#### Instructions for the task:
Please reproduce the line containing "編集方針・制作プロセス (557, 2280)" and every line after it in the records below, exactly and with nothing else.

(Data items)
=== Begin Enclosure ===

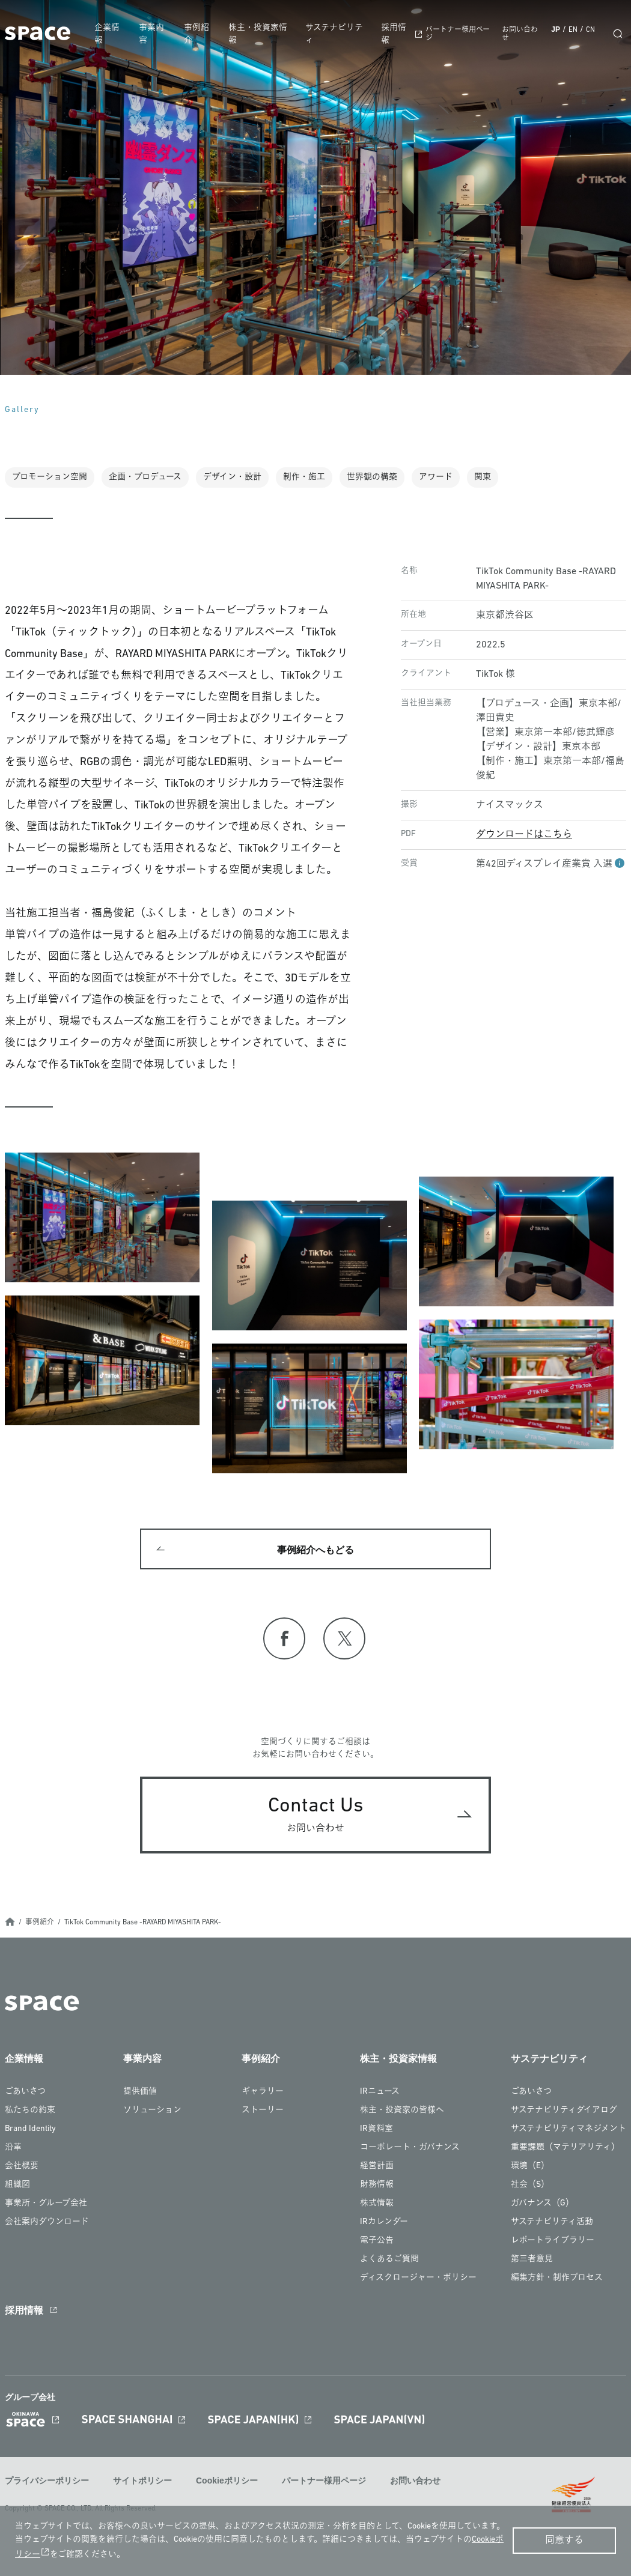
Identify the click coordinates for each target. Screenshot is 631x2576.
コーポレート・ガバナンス (410, 2149)
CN (590, 30)
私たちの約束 (30, 2112)
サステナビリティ (338, 34)
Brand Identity (30, 2131)
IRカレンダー (384, 2224)
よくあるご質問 (389, 2261)
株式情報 (377, 2205)
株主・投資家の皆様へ (402, 2112)
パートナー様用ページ (324, 2482)
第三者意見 (532, 2261)
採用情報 (396, 34)
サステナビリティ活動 (552, 2224)
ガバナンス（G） (542, 2205)
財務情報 (377, 2187)
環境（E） (530, 2168)
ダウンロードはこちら (524, 835)
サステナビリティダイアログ (564, 2112)
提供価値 (140, 2094)
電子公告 (377, 2242)
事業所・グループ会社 (46, 2205)
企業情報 (112, 34)
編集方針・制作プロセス (557, 2280)
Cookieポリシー (227, 2482)
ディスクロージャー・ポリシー (418, 2280)
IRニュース (380, 2094)
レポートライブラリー (552, 2242)
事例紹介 (200, 34)
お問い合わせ (415, 2482)
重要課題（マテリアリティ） (565, 2149)
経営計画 (377, 2168)
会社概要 (21, 2168)
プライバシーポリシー (47, 2482)
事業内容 (156, 34)
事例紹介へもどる (315, 1550)
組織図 (17, 2187)
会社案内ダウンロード (47, 2224)
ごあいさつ (25, 2094)
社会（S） (530, 2187)
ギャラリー (263, 2094)
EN (573, 30)
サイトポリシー (142, 2482)
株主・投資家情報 (262, 34)
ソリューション (152, 2112)
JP (555, 29)
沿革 (13, 2149)
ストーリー (263, 2112)
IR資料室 (376, 2131)
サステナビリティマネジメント (568, 2131)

=== End Enclosure ===

#### Task answer:
編集方針・制作プロセス (557, 2280)
Cookieポリシー (227, 2482)
ディスクロージャー・ポリシー (418, 2280)
IRニュース (380, 2094)
レポートライブラリー (552, 2242)
事例紹介 (200, 34)
お問い合わせ (415, 2482)
重要課題（マテリアリティ） (565, 2149)
経営計画 (377, 2168)
会社概要 (21, 2168)
プライバシーポリシー (47, 2482)
事業内容 (156, 34)
事例紹介へもどる (315, 1550)
組織図 (17, 2187)
会社案内ダウンロード (47, 2224)
ごあいさつ (25, 2094)
社会（S） (530, 2187)
ギャラリー (263, 2094)
EN (573, 30)
サイトポリシー (142, 2482)
株主・投資家情報 (262, 34)
ソリューション (152, 2112)
JP (555, 29)
沿革 (13, 2149)
ストーリー (263, 2112)
IR資料室 (376, 2131)
サステナビリティマネジメント (568, 2131)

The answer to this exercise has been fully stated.